Radial run out would be a situation, with the wheel on a balancing machine or installed on the car, where the rim would run side to side as the wheel turns.
Axial run out would be a description of a dented rim, visable as it turns looking at the outer or inner (or both) bead areas.

For a street car, (as opposed to track usage), radial run out, within reason, is not detrimental and does not necessarily need to be addressed.
Axial run out, that is not visable and allows bead sealing and balancing, also does not require attention.

I wouldn't be surprised to find 90% of street driven daily cars have one or the other (or both) types of run out since all it takes is a good pothole hit to create the situation.

Rob


----------



## obermd (Mar 3, 2012)

My ECO had one wheel bent for years. I hit a huge pothole on I-70 during a downpour and bent that wheel. Never had issues with it.


----------



## mechguy78 (Jun 6, 2016)

Tomko said:


> Find someone with a Hunter GSP9700 and insist that your wheels/tires be tested on it.
> 
> GSP9700 Locator


This is the balancer I use at work. If there is an issue with the wheel or tire it will find it. The whole assembly gets measured under load, and then the wheel can be measured (tire still installed). The Hunter will then show the tire, wheel, and assembly measurements. Depending on the programed limits, it will ask for the tire to be repositioned, different wheel/tire combo, or wheel or tire replacement based on the individual wheel and tire measurements.

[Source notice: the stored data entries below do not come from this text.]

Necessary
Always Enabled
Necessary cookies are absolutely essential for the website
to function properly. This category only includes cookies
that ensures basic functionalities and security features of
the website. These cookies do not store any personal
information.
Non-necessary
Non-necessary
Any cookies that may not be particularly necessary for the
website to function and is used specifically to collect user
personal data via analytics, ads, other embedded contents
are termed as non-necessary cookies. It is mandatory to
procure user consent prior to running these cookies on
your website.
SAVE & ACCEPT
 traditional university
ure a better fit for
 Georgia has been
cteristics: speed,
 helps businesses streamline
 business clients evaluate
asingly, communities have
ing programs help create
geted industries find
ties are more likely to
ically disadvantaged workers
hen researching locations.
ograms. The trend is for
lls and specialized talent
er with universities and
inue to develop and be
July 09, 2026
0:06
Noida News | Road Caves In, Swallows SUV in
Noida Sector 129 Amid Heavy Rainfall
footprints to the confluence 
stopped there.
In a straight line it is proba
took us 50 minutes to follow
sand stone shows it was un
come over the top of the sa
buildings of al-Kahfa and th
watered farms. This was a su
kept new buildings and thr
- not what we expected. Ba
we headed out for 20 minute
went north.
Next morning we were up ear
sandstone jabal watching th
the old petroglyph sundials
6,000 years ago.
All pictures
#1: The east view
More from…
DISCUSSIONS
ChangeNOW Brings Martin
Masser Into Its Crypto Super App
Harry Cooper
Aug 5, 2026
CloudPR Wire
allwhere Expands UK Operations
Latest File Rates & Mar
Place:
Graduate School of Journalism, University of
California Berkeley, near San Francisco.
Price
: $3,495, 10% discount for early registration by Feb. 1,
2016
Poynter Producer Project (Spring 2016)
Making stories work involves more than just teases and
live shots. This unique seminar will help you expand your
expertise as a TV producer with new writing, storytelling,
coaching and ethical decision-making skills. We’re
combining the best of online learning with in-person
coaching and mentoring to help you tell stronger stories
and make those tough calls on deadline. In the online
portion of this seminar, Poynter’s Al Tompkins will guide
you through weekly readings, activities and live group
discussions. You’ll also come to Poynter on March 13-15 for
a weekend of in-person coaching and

I have yet to find a wheel that has zero runout, even on brand new wheels(my primary dealings). As long as the runout is within reason you'll be fine. Aluminum wheels are more picky than steelies are which is why they have a lower limit for runout (.030" compared to .050"). I have seen wheels balance and ride fine above these limits, but it is rare, as the tire will follow the wheel as far as runout is concerned.


----------



## Patman (May 7, 2011)

FYI guys I was off work today and since I had a couple of wheels with someone severe curb rash, I decided to search the internet and found 2 wheels off a 2014 LT for $75 ea. from a salavage yard bought them and had them installed and to my delight that seemed to do the "trick" and killed the road noise. I guess now if I want I can buy a used tire and have a full sized spare?


----------



## IndyDiesel (May 24, 2015)

I buy and sell wheels on the side, mostly truck wheels. I can spot a bent wheel pretty easily. Sometimes I don't see it until tire is dismounted. I also find that a wheel sometimes splits when bent. I generally scrap them when any bends. Costs too much to ship a bent wheel or any wheel then may not be useable. I would say about 10-15% of wheels I buy may be bent. Three of four wheels being bent seems a bit extreme. If the tires are off it is much easier to see the bent wheels. Oh I only buy aluminum wheels most of the time, trying to sell a steel wheel is difficult unless someone wants them for snow tires.


----------



## Patman (May 7, 2011)

I was looking at one of the wheels I replaced and it had a bunch of weights in it(more than I ever seen before on a wheel) So guess all is well! and got rid of all the curb rash on the other wheel around rim and on spokes.


----------